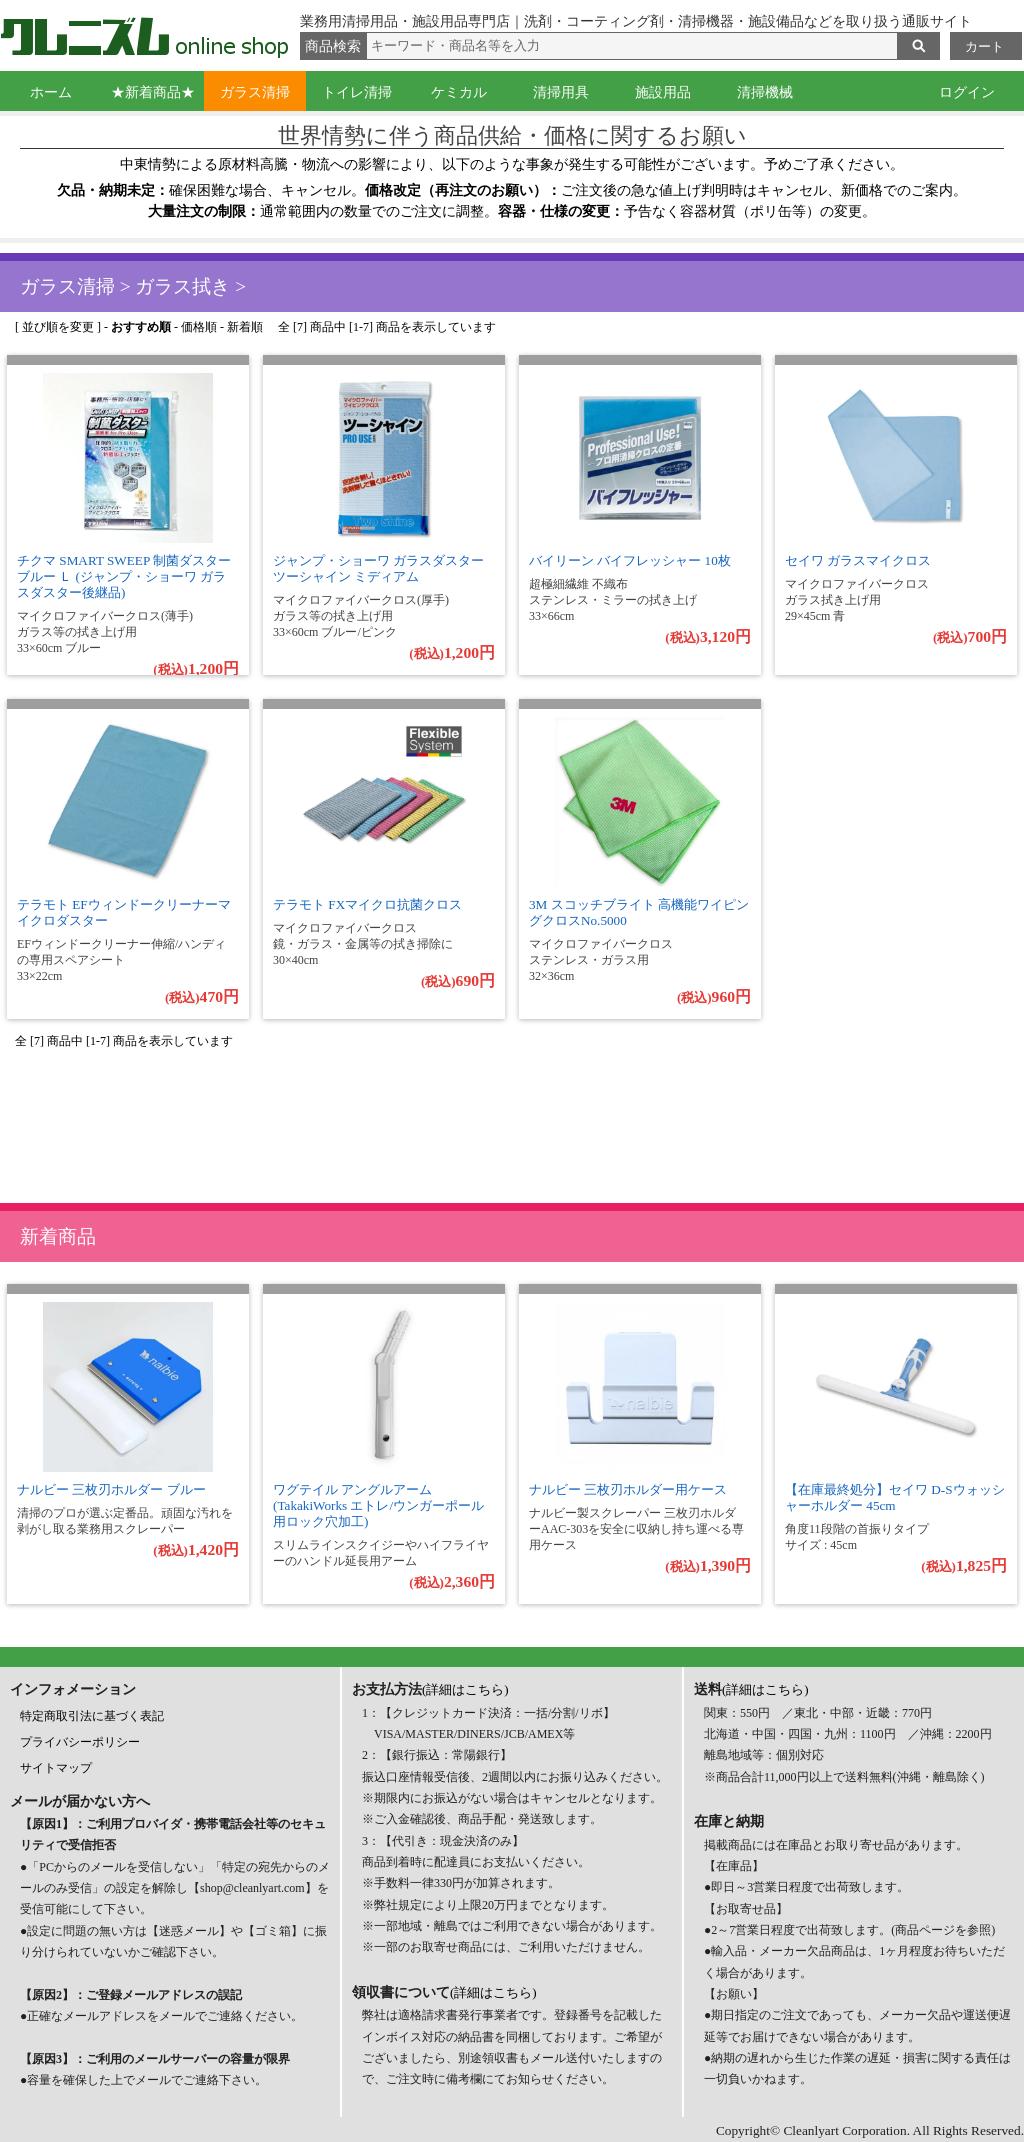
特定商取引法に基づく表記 (92, 1716)
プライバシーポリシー (80, 1742)
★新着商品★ (153, 92)
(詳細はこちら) (465, 1689)
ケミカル (459, 92)
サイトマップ (56, 1768)
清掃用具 (561, 92)
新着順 (245, 327)
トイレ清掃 (357, 92)
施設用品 (663, 92)
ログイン (967, 92)
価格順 (199, 327)
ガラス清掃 (255, 92)
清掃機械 (765, 92)
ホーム (51, 92)
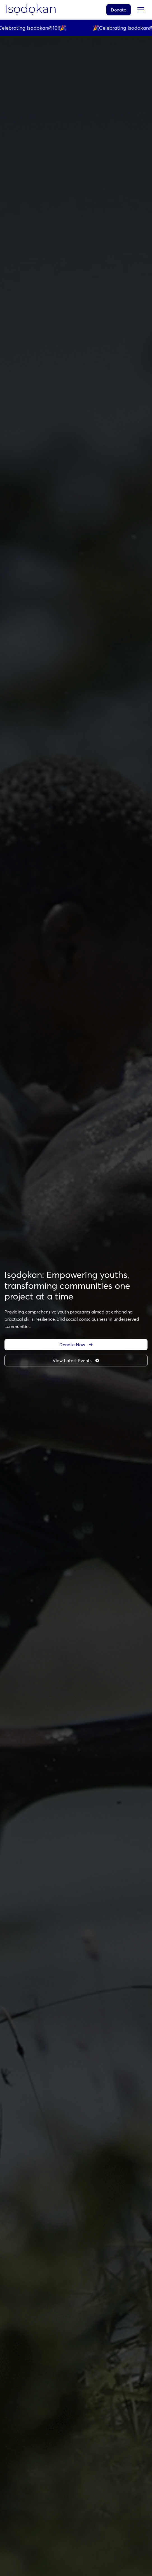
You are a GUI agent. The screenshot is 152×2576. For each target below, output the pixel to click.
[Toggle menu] (141, 10)
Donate (118, 10)
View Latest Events (76, 1360)
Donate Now (76, 1344)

=====

What is required: What is needed is an exact copy of the lines from the one with "ケミカル (459, 92)" through the end of the data above, both included, minus any pictures.

Response to this task:
ケミカル (459, 92)
サイトマップ (56, 1768)
清掃用具 (561, 92)
新着順 (245, 327)
トイレ清掃 (357, 92)
施設用品 (663, 92)
ログイン (967, 92)
価格順 (199, 327)
ガラス清掃 (255, 92)
清掃機械 (765, 92)
ホーム (51, 92)
You are a GUI agent. The screenshot is 152×2576. For each target below, output the pixel to click.
[Toggle menu] (141, 10)
Donate (118, 10)
View Latest Events (76, 1360)
Donate Now (76, 1344)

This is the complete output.